In contrast, in almost every other country, where judges resolve all or almost all tort lawsuits, it is much more feasible to arrange decision making in a manner calculated to minimize litigation costs.
For example, in a U.S. personal injury lawsuit, the plaintiff must almost always present evidence of both liability (i.e. that they were wrongfully injured by the defendant) and damages (e.g. lots of medical expert and medical expense and cost of care and lost wages testimony) in the same trial that happens over the course of a few days.
In many other countries it is common to bifurcate the trial so that liability is tried first and evidence of damages is only presented once the issue of liability is determined.
In many other countries it is also common to resolve issues of special preconditions to liability, such as whether the driver of a truck causing injury was acting within the scope of employment, or whether a statute of limitations has run, on the merits based upon both disputed evidence and law, before the liability trial.
In cases that don't go the distance to a trial on all issues, this reduces litigation costs. And, even if the resolution of early issues like preliminary issues or liability is favorable to the plaintiff, wins on those issues may cause the later issues in the case to be resolved without a trial and settled.
Interest Disclosure
Since I questioned the motives of the Institute for Legal Reform based upon an interest biasing it in a particular direction, I will also disclose my own relevant interests and experiences.

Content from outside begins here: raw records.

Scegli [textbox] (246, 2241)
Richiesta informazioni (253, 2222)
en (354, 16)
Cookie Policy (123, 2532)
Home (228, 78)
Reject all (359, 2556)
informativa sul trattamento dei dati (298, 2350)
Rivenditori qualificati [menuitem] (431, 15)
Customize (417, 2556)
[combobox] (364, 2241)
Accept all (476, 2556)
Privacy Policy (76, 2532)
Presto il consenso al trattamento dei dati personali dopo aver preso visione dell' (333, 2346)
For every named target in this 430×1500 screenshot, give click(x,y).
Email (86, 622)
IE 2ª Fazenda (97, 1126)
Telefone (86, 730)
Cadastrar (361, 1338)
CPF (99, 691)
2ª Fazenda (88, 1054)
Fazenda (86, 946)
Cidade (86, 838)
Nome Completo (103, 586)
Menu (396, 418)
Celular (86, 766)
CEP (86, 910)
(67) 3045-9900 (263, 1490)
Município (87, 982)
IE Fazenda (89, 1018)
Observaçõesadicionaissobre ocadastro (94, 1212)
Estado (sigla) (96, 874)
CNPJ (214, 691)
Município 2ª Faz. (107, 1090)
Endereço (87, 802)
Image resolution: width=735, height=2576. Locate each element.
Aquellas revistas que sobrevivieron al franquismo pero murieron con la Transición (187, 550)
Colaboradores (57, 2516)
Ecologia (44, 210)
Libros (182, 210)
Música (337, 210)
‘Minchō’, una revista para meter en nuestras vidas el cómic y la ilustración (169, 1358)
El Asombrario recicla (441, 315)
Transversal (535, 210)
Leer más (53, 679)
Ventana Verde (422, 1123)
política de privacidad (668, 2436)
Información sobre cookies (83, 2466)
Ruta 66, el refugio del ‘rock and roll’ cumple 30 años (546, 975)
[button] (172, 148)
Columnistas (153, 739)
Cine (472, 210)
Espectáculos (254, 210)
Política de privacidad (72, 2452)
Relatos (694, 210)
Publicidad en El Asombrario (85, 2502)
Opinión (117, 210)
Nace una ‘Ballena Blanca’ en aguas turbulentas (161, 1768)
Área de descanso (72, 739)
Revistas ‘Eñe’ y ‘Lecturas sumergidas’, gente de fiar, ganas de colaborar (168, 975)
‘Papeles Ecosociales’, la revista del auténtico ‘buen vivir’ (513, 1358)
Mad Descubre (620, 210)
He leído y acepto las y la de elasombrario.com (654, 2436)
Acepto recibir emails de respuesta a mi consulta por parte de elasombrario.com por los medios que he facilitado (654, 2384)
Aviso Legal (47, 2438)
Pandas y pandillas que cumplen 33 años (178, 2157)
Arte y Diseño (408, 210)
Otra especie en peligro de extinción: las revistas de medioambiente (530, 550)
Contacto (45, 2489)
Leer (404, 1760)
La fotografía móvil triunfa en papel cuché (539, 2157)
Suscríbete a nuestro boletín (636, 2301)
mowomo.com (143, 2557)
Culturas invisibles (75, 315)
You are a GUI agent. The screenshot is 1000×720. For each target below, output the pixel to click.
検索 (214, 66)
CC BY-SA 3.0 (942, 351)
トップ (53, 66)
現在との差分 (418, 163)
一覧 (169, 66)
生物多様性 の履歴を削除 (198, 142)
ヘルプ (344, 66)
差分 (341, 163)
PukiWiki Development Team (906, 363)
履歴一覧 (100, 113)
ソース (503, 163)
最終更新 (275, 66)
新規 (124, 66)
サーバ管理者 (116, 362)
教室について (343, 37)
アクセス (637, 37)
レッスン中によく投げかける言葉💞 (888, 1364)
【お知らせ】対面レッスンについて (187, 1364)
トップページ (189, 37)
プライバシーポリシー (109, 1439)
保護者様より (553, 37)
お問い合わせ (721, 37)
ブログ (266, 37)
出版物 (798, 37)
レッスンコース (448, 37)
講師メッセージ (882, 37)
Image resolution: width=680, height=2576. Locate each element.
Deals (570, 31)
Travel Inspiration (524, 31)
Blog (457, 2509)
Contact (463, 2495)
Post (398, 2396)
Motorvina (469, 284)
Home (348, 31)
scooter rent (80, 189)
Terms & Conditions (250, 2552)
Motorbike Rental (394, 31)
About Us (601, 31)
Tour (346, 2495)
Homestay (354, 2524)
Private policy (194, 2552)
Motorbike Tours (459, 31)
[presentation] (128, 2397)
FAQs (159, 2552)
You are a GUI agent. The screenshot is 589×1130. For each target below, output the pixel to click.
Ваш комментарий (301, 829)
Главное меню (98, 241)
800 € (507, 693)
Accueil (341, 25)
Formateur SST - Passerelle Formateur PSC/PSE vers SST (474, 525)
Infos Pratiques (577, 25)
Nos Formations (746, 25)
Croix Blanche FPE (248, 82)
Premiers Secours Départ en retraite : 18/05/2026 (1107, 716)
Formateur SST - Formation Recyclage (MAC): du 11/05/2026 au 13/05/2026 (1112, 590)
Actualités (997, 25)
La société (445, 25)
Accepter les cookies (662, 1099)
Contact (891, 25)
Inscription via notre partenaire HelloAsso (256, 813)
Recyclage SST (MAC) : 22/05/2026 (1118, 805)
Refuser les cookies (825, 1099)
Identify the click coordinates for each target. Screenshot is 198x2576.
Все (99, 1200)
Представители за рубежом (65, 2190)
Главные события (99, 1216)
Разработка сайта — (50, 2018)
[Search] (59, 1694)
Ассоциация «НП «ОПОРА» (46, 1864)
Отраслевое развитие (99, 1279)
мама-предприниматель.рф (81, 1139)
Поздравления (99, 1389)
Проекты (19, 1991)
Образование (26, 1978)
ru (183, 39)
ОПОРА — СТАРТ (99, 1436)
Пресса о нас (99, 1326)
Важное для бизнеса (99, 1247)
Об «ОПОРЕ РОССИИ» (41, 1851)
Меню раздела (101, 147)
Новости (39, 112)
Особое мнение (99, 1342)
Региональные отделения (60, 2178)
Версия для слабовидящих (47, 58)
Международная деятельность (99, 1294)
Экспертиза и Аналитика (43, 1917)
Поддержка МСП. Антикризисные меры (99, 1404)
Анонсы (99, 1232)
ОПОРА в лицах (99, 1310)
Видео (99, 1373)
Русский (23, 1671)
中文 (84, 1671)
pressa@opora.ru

I litigated many cases on behalf of insured defendant with casualty insurance (or the self-insurance pool equivalent) at a firm where I was employed for three years early in my career. Over the remainder of my career (more than twenty years), I have represented roughly the same number of plaintiffs in litigation where insurance is potentially a source of recovery, and a smaller but not insignificant number of defendants who also have insurance defense counsel. Most of my litigation practice involves commercial and probate cases where there is no insurance coverage for either side. I also represent many clients in transactional and commercial litigation matters who are business owners or businesses that have to pay significant liability insurance premiums in the course of their business or profession and have done considerable asset protection planning work and have taught courses on that subject to other lawyers.
I have been self-employed as an attorney for more than fifteen years, and in that time period I have had to maintain both health insurance and liability insurance policies.
My practice has also involved a small, but constant and significant, amount of representation of U.S. based clients with legal affairs that involve other countries such as international trade, business investment, tax, probate and child custody matters that require familiarity with the legal systems of other countries. I was an award winning law student in these subject of comparative law in law school where I was also a senior editor in the Michigan Journal of International Law.